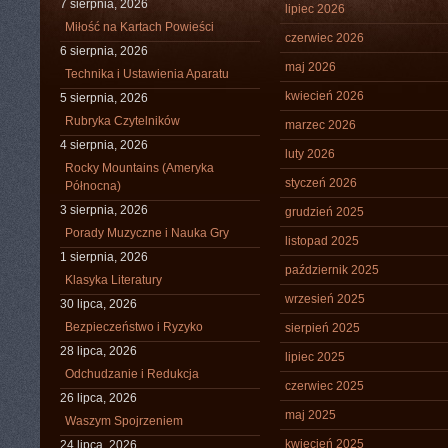
7 sierpnia, 2026
lipiec 2026
Miłość na Kartach Powieści
czerwiec 2026
6 sierpnia, 2026
maj 2026
Technika i Ustawienia Aparatu
kwiecień 2026
5 sierpnia, 2026
Rubryka Czytelników
marzec 2026
4 sierpnia, 2026
luty 2026
Rocky Mountains (Ameryka
styczeń 2026
Północna)
3 sierpnia, 2026
grudzień 2025
Porady Muzyczne i Nauka Gry
listopad 2025
1 sierpnia, 2026
październik 2025
Klasyka Literatury
wrzesień 2025
30 lipca, 2026
Bezpieczeństwo i Ryzyko
sierpień 2025
28 lipca, 2026
lipiec 2025
Odchudzanie i Redukcja
czerwiec 2025
26 lipca, 2026
maj 2025
Waszym Spojrzeniem
kwiecień 2025
24 lipca, 2026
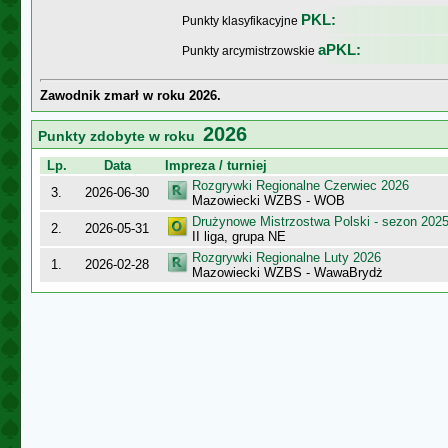
PKL:
Punkty klasyfikacyjne
aPKL:
Punkty arcymistrzowskie
Zawodnik zmarł w roku 2026.
2026
Punkty zdobyte w roku
Lp.
Data
Impreza / turniej
Rozgrywki Regionalne Czerwiec 2026
3.
2026-06-30
Mazowiecki WZBS - WOB
Drużynowe Mistrzostwa Polski - sezon 202
2.
2026-05-31
II liga, grupa NE
Rozgrywki Regionalne Luty 2026
1.
2026-02-28
Mazowiecki WZBS - WawaBrydż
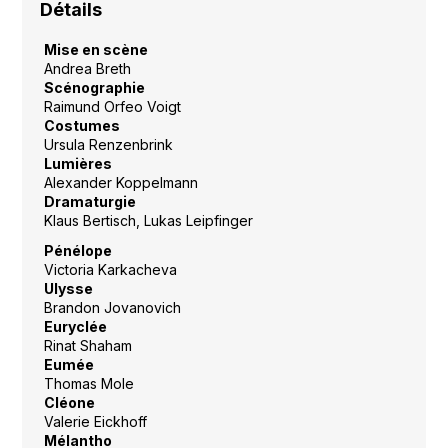
Détails
Mise en scène
Andrea Breth
Scénographie
Raimund Orfeo Voigt
Costumes
Ursula Renzenbrink
Lumières
Alexander Koppelmann
Dramaturgie
Klaus Bertisch, Lukas Leipfinger
Pénélope
Victoria Karkacheva
Ulysse
Brandon Jovanovich
Euryclée
Rinat Shaham
Eumée
Thomas Mole
Cléone
Valerie Eickhoff
Mélantho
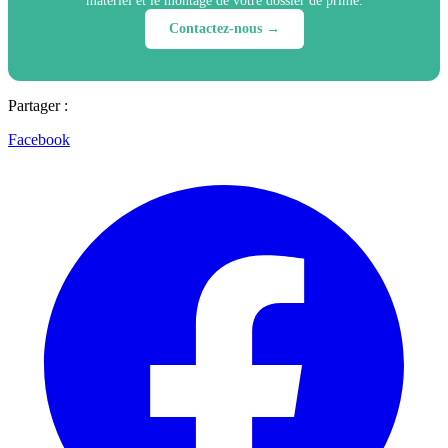
matériel et le montage de votre dossier de prime.
Contactez-nous →
Partager :
Facebook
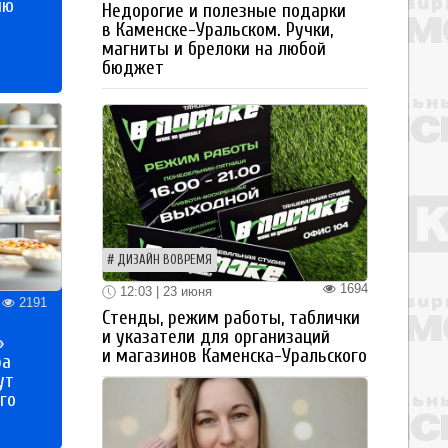
ию
Недорогие и полезные подарки
в Каменске-Уральском. Ручки,
магниты и брелоки на любой
бюджет
ДИЗАЙН ВОВРЕМЯ
1694
12:03 | 23 июня
2191
Стенды, режим работы, таблички
и указатели для организаций
»
и магазинов Каменска-Уральского
ра
ут
го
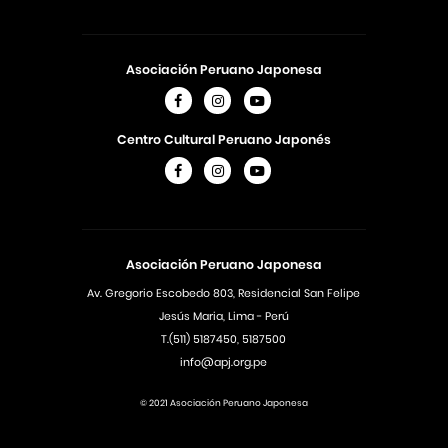
Asociación Peruano Japonesa
Centro Cultural Peruano Japonés
Asociación Peruano Japonesa
Av. Gregorio Escobedo 803, Residencial San Felipe
Jesús Maria, Lima - Perú
T.(511) 5187450, 5187500
info@apj.org.pe
© 2021 Asociación Peruano Japonesa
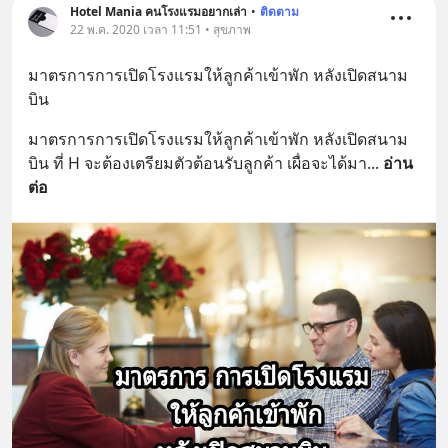
Hotel Mania คนโรงแรมอยากเล่า
•
ติดตาม
22 พ.ค. 2020 เวลา 11:51 • สุขภาพ
มาตรการการเปิดโรงแรมให้ลูกค้าเข้าพัก หลังเปิดสนาม
บิน
มาตรการการเปิดโรงแรมให้ลูกค้าเข้าพัก หลังเปิดสนาม
บิน ที่ H จะต้องเตรียมตัวต้อนรับลูกค้า เผื่อจะได้มา
... 
อ่าน
ต่อ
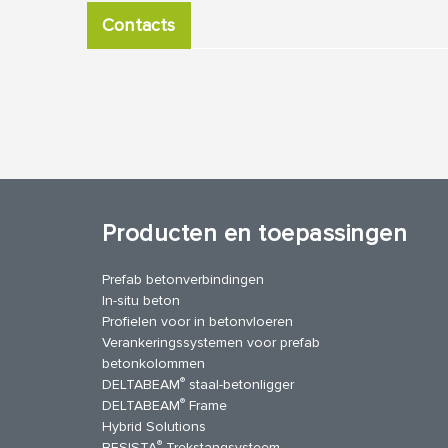
Contacts
Producten en toepassingen
Prefab betonverbindingen
In-situ beton
Profielen voor in betonvloeren
Verankeringssystemen voor prefab
betonkolommen
®
DELTABEAM
staal-betonligger
®
DELTABEAM
Frame
Hybrid Solutions
®
BESISTA
Trekstangsysteem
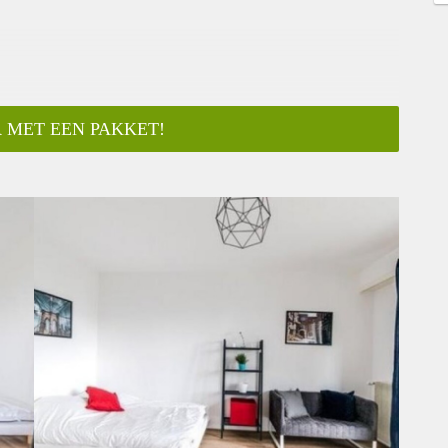
 MET EEN PAKKET!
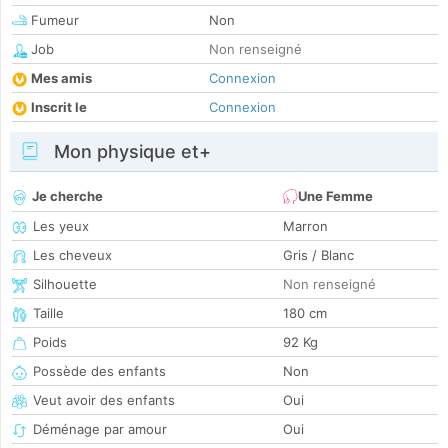
Fumeur
Non
Job
Non renseigné
Mes amis
Connexion
Inscrit le
Connexion
Mon physique et+
Je cherche
Une Femme
Les yeux
Marron
Les cheveux
Gris / Blanc
Silhouette
Non renseigné
Taille
180 cm
Poids
92 Kg
Possède des enfants
Non
Veut avoir des enfants
Oui
Déménage par amour
Oui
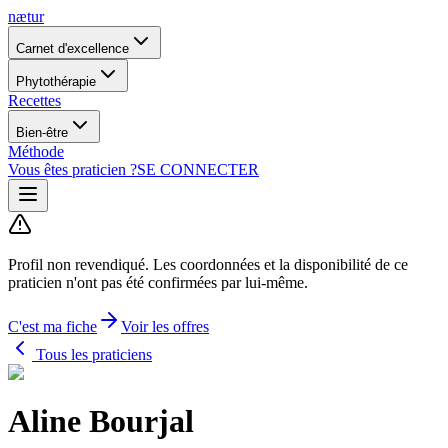
nætur
Carnet d'excellence
Phytothérapie
Recettes
Bien-être
Méthode
Vous êtes praticien ?
SE CONNECTER
Profil non revendiqué.
Les coordonnées et la disponibilité de ce
praticien n'ont pas été confirmées par lui-même.
C'est ma fiche
Voir les offres
Tous les praticiens
Aline Bourjal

• • •

> _Problem requirements_
Every entry above needs to be duplicated exactly, without its images.

> _Exercise solution_
7 sierpnia, 2026
lipiec 2026
Miłość na Kartach Powieści
czerwiec 2026
6 sierpnia, 2026
maj 2026
Technika i Ustawienia Aparatu
kwiecień 2026
5 sierpnia, 2026
Rubryka Czytelników
marzec 2026
4 sierpnia, 2026
luty 2026
Rocky Mountains (Ameryka
styczeń 2026
Północna)
3 sierpnia, 2026
grudzień 2025
Porady Muzyczne i Nauka Gry
listopad 2025
1 sierpnia, 2026
październik 2025
Klasyka Literatury
wrzesień 2025
30 lipca, 2026
Bezpieczeństwo i Ryzyko
sierpień 2025
28 lipca, 2026
lipiec 2025
Odchudzanie i Redukcja
czerwiec 2025
26 lipca, 2026
maj 2025
Waszym Spojrzeniem
kwiecień 2025
24 lipca, 2026
PKL:
Punkty klasyfikacyjne
aPKL:
Punkty arcymistrzowskie
Zawodnik zmarł w roku 2026.
2026
Punkty zdobyte w roku
Lp.
Data
Impreza / turniej
Rozgrywki Regionalne Czerwiec 2026
3.
2026-06-30
Mazowiecki WZBS - WOB
Drużynowe Mistrzostwa Polski - sezon 202
2.
2026-05-31
II liga, grupa NE
Rozgrywki Regionalne Luty 2026
1.
2026-02-28
Mazowiecki WZBS - WawaBrydż
Détails
Mise en scène
Andrea Breth
Scénographie
Raimund Orfeo Voigt
Costumes
Ursula Renzenbrink
Lumières
Alexander Koppelmann
Dramaturgie
Klaus Bertisch, Lukas Leipfinger
Pénélope
Victoria Karkacheva
Ulysse
Brandon Jovanovich
Euryclée
Rinat Shaham
Eumée
Thomas Mole
Cléone
Valerie Eickhoff
Mélantho
matériel et le montage de votre dossier de prime.
Contactez-nous →
Partager :
Facebook
ию
Недорогие и полезные подарки
в Каменске-Уральском. Ручки,
магниты и брелоки на любой
бюджет
ДИЗАЙН ВОВРЕМЯ
1694
12:03 | 23 июня
2191
Стенды, режим работы, таблички
и указатели для организаций
»
и магазинов Каменска-Уральского
ра
ут
го
Asociación Peruano Japonesa
Centro Cultural Peruano Japonés
Asociación Peruano Japonesa
Av. Gregorio Escobedo 803, Residencial San Felipe
Jesús Maria, Lima - Perú
T.(511) 5187450, 5187500
info@apj.org.pe
© 2021 Asociación Peruano Japonesa
Hotel Mania คนโรงแรมอยากเล่า
•
ติดตาม
22 พ.ค. 2020 เวลา 11:51 • สุขภาพ
มาตรการการเปิดโรงแรมให้ลูกค้าเข้าพัก หลังเปิดสนาม
บิน
มาตรการการเปิดโรงแรมให้ลูกค้าเข้าพัก หลังเปิดสนาม
บิน ที่ H จะต้องเตรียมตัวต้อนรับลูกค้า เผื่อจะได้มา
... 
อ่าน
ต่อ
Contacts
Producten en toepassingen
Prefab betonverbindingen
In-situ beton
Profielen voor in betonvloeren
Verankeringssystemen voor prefab
betonkolommen
®
DELTABEAM
staal-betonligger
®
DELTABEAM
Frame
Hybrid Solutions
®
BESISTA
Trekstangsysteem
 MET EEN PAKKET!
Fumeur
Non
Job
Non renseigné
Mes amis
Connexion
Inscrit le
Connexion
Mon physique et+
Je cherche
Une Femme
Les yeux
Marron
Les cheveux
Gris / Blanc
Silhouette
Non renseigné
Taille
180 cm
Poids
92 Kg
Possède des enfants
Non
Veut avoir des enfants
Oui
Déménage par amour
Oui
nætur
Carnet d'excellence
Phytothérapie
Recettes
Bien-être
Méthode
Vous êtes praticien ?
SE CONNECTER
Profil non revendiqué.
Les coordonnées et la disponibilité de ce
praticien n'ont pas été confirmées par lui-même.
C'est ma fiche
Voir les offres
Tous les praticiens
Aline Bourjal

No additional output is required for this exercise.